I had the pleasure of attending the Sixth Erasmus Liquidity Conference in Rotterdam earlier this week. As well as presenting the first Fidessa Doctoral Student Award for outstanding research to Rémy Praz, I also participated in some very interesting discussions between regulators, academics and practitioners.

In one of the sessions the EU’s Financial Transaction Tax and its impact on electronic trading was hotly debated. Reference was made to a controversial document by the European Commission (EC) which seems to argue that the reduction in market making activity and the lower trading volumes caused by a FTT would not make markets less efficient. The authors invite us to consider the case of a Belgian and a French private client sending an agency order to their respective house banks in the same stock but in opposite directions. The text argues that while today those two investors get matched via a chain of intermediaries, a FTT would significantly reduce the length of that chain fostering more direct matching, and that the anticipated decrease in market volume should not be “confused with less efficient markets or an unwarranted squeeze in liquidity”.

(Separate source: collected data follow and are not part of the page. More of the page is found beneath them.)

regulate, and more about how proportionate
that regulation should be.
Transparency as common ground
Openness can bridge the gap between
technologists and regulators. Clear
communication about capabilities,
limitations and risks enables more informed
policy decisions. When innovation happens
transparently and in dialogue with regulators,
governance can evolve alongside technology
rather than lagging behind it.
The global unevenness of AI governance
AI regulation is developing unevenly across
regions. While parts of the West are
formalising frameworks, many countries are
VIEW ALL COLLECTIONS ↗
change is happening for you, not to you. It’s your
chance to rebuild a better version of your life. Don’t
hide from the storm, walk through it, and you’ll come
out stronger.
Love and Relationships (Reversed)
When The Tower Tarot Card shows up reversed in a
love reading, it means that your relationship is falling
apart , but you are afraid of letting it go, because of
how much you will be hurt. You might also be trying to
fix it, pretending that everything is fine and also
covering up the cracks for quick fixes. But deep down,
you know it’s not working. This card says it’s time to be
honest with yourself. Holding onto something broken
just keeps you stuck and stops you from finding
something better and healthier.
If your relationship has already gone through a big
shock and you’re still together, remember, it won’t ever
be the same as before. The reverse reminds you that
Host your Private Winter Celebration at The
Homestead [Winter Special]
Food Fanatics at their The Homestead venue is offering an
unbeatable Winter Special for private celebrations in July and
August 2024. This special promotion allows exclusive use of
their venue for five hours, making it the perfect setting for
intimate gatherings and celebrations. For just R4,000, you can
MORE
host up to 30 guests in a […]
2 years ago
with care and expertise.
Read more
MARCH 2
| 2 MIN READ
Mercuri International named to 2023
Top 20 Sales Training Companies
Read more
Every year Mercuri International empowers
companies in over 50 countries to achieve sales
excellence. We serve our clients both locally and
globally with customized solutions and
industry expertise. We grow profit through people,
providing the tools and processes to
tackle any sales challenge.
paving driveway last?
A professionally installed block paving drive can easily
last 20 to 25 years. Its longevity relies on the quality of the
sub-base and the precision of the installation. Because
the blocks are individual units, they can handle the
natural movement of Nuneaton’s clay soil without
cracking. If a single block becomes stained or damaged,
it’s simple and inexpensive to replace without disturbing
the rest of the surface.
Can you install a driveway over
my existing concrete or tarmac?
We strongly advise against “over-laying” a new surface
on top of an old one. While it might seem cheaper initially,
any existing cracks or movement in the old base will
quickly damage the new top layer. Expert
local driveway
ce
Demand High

Whether or not you believe that cutting out the middleman (aka market makers) has no detrimental impact on market efficiency and liquidity, the EC FTT proposal is consistent in not offering an exemption for market markers. Interestingly, in its amendments, the European Parliament (EP) does propose to exempt some market makers. I wonder whether the EP (like me) got confused by the EC argument and took on board the overwhelmingly positive evidence in favour of market making?